It just wasn’t fair. Jim pounded a fist against the aluminum. If he’d just stuck to his own advice and stayed out of Sophie’s business, he’d be home by now. But no. Oh, no. He just had to entangle himself in problems that had nothing to do with him. Getting involved means getting hurt. He’d tried to mend things between his parents, been naive enough to believe he could fix everything as if they were living some cheesy, feel-good Hallmark Channel flick. And what did he get in return? His mother shut him out, and shortly after, his dad might as well have. He lost himself in drinking and Jim lost himself in the sky.

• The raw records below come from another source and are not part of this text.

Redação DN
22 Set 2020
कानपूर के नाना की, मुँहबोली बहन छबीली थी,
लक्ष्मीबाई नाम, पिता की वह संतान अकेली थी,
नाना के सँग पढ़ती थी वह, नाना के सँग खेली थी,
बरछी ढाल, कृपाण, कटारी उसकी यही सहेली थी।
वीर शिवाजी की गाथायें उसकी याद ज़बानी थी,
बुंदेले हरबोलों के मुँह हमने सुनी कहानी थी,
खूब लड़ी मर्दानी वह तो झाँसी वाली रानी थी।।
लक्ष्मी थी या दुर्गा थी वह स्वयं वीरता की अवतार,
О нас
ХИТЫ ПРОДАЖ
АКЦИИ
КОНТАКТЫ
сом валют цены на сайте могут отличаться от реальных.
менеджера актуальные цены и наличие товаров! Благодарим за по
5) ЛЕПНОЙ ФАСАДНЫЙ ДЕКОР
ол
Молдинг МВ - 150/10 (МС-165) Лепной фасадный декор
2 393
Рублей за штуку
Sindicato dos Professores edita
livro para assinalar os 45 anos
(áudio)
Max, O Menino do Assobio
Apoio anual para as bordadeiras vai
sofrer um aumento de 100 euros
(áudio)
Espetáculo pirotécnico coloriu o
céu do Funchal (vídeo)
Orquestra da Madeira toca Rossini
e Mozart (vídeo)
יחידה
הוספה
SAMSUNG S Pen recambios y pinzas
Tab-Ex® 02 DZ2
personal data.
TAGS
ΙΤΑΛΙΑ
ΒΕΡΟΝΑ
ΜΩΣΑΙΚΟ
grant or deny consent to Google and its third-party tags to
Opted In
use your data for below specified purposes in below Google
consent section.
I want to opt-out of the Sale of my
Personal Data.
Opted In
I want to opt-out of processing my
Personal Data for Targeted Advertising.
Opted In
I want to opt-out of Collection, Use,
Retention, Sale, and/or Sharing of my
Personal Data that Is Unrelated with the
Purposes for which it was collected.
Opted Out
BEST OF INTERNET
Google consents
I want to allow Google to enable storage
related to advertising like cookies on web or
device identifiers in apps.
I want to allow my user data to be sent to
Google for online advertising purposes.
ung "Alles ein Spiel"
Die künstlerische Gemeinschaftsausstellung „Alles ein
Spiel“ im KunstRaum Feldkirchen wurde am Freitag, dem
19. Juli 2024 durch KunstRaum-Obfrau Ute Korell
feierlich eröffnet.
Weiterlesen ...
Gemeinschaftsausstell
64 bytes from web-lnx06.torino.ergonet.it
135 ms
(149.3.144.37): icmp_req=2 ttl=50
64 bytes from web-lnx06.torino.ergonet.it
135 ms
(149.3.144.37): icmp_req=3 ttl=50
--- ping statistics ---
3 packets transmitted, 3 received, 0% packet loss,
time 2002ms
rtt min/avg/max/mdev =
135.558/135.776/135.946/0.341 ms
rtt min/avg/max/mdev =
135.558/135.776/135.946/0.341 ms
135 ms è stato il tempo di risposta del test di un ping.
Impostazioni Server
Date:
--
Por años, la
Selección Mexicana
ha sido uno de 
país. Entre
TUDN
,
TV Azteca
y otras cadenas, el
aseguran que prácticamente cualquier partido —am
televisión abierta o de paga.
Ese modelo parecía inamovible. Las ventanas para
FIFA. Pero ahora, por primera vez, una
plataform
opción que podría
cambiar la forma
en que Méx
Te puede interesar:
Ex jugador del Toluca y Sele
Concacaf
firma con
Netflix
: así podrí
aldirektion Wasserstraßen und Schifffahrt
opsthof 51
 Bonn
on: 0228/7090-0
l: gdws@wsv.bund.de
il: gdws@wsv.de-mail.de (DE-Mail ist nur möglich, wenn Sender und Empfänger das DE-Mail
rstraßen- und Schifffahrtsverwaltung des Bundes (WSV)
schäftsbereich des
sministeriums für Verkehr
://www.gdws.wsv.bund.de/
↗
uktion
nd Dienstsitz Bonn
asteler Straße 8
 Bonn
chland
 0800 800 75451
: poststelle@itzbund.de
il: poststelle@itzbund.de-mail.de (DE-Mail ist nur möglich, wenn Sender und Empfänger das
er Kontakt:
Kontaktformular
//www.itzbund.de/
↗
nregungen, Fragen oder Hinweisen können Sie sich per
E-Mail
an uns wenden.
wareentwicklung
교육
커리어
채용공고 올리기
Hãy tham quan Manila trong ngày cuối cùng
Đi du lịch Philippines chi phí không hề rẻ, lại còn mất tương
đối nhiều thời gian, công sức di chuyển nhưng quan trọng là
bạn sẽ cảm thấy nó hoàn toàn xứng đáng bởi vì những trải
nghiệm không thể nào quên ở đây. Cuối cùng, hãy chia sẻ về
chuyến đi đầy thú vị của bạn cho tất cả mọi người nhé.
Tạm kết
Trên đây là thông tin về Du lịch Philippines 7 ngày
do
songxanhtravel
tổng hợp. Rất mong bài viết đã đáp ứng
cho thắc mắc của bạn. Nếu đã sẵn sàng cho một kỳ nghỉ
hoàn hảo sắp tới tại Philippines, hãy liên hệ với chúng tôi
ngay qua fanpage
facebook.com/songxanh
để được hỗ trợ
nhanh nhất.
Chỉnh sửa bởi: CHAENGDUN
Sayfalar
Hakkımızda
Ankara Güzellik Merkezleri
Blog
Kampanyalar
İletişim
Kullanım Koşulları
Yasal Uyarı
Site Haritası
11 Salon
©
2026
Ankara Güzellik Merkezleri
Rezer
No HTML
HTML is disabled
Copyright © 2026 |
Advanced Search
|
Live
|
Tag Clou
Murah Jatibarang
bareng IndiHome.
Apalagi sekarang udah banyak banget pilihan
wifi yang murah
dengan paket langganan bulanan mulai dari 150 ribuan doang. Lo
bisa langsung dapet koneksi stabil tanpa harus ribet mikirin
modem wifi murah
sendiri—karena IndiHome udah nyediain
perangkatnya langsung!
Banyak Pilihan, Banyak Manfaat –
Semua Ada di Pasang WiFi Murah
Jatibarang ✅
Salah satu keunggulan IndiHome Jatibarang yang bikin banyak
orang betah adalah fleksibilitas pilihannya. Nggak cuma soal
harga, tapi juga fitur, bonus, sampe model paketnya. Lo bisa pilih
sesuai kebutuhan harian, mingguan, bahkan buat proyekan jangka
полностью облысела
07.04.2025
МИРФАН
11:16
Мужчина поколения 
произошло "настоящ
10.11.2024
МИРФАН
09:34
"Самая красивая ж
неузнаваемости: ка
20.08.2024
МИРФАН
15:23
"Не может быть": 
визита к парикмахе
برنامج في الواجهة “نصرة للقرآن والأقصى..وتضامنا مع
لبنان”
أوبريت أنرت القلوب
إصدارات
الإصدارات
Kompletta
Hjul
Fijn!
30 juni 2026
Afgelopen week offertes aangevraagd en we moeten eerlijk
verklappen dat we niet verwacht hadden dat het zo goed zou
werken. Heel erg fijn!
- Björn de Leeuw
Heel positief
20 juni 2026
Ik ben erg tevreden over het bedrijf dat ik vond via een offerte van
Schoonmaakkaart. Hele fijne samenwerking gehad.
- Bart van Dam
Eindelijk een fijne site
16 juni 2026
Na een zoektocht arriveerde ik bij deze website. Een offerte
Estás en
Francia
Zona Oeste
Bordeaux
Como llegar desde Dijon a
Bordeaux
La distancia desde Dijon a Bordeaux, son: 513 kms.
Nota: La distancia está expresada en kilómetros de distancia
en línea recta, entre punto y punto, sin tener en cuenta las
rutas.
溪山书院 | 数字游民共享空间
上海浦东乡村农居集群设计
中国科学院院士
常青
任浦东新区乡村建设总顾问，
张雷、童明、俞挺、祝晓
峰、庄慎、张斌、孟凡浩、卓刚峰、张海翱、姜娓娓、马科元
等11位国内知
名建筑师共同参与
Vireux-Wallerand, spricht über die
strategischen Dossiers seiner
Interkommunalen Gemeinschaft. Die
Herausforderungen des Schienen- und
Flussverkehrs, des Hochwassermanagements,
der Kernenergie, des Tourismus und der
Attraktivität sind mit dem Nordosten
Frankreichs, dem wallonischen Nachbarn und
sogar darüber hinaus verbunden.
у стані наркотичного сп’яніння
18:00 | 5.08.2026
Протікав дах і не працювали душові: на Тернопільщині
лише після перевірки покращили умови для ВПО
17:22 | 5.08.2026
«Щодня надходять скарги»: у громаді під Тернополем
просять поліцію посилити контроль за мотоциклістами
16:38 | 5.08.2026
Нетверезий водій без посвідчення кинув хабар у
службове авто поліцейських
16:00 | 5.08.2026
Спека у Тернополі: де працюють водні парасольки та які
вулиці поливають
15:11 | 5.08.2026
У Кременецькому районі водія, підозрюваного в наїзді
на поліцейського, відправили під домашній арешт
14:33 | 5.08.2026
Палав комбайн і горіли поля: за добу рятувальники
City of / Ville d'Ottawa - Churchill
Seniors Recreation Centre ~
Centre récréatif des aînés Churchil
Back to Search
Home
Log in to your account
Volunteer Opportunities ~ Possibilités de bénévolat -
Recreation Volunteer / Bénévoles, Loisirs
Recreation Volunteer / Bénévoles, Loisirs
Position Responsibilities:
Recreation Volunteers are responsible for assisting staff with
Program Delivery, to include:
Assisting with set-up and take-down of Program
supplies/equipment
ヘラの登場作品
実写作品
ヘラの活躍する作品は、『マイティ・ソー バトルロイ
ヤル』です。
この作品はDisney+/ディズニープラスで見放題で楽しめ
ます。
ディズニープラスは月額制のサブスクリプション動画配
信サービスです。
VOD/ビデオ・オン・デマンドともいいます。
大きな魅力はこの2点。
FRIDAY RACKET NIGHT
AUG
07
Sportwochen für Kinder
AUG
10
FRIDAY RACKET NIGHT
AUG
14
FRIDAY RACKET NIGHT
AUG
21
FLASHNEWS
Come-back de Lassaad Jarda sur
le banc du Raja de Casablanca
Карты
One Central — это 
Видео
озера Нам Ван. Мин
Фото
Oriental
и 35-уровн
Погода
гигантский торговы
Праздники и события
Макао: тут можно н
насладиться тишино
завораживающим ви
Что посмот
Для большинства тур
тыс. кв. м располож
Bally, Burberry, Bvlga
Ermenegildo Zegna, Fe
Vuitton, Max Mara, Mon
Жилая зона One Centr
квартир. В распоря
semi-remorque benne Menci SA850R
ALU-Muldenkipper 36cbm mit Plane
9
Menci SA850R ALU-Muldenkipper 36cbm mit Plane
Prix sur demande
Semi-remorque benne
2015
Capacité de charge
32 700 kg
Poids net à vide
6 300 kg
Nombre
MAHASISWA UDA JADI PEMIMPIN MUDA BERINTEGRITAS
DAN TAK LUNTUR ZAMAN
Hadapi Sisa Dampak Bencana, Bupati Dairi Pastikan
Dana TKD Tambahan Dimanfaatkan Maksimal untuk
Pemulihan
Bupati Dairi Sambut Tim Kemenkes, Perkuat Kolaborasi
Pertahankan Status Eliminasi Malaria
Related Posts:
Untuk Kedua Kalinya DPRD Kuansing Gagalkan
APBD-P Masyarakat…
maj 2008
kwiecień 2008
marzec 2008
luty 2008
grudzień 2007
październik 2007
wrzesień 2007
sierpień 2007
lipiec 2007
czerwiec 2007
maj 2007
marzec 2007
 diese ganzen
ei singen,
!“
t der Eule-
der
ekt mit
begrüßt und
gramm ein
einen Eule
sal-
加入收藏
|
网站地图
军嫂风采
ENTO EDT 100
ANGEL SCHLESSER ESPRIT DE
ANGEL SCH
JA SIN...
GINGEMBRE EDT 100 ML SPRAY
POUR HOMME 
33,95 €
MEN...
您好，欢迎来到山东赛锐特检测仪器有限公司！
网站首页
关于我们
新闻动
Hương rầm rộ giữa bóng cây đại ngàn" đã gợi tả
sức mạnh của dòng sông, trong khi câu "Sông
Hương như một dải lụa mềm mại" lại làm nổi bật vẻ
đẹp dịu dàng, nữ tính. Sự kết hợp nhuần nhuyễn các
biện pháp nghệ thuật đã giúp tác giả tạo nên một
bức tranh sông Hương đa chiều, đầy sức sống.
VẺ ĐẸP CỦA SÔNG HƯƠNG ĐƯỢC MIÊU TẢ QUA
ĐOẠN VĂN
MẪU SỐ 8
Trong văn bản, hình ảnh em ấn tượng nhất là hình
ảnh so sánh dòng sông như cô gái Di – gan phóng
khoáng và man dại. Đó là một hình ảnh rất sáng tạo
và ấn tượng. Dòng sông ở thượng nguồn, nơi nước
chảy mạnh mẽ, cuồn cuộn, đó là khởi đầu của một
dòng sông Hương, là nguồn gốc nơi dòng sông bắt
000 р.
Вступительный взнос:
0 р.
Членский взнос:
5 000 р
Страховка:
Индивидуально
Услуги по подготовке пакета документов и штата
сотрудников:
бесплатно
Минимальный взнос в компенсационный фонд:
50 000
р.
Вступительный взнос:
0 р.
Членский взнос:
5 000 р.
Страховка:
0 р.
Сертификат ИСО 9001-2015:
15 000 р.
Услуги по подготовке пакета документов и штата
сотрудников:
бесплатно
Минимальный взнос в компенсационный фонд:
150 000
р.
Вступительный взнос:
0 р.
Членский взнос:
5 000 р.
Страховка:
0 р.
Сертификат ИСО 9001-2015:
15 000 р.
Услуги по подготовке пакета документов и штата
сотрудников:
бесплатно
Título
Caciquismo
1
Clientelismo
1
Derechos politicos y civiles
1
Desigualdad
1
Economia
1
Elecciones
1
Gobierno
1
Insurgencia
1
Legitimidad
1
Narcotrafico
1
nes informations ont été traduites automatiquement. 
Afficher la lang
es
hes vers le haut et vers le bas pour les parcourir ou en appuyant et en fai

“You get involved to the point where there’s no getting uninvolved,” Sophie had said. “Because that’s what love is.”
Well, then love was stupid. He had no place for it. Love was treacherous and it cheated and it blocked other people out. It burned bridges that could never be rebuilt. Love was just an excuse people used to get what they wanted. It was the all-powerful so-called virtue that people threw around like an overused trump card, a trick ace played to win the pot and beggar the competition. What good was love if it was so easily abused? What good was love if it could be turned into a weapon?
He should have known better. He should have told Sophie no the moment he saw her.
But now Jim was involved to the point where he couldn’t be uninvolved, just as Sophie had said, though it wasn’t for love. It was because his plane was in more pieces than a LEGO kit and his only chance of getting home now was Sophie. He had to find her and her mom and hope he could work out some kind of deal. There was always Lux. . . . No. He wouldn’t go there. He couldn’t abuse his power over her that way—it was sick. Anyway, what could she really do to help him? She was hardly capable of walking on two legs.
None of this would matter if he didn’t find the island. He forced all his attention on finding it, and after consulting the few star patterns he could remember to orient himself, finally settled on a slightly darker smudge of black to the southeast.
Jim began to wearily kick his legs, propelling himself and the wing in the general direction of the shadow he hoped was the island. The waves tossed against him, rolled him along, pushing and pulling. He seemed to be getting nowhere, but he swam anyway, though his limbs were weak and wobbly and about as much good as spaghetti noodles.
Oddly, he kept thinking of some stupid poem he’d had to study in his tenth-grade lit class. He couldn’t remember the title, just something about an albatross around a guy’s neck, dragging him down, and one rhythmic line that pounded through his brain in time with his pulse: Water, water, everywhere, nor any drop to drink. . . . He found himself mouthing the line as he swam, like an escaped lunatic.
Water, water, everywhere, and nor any drop to drink. . . .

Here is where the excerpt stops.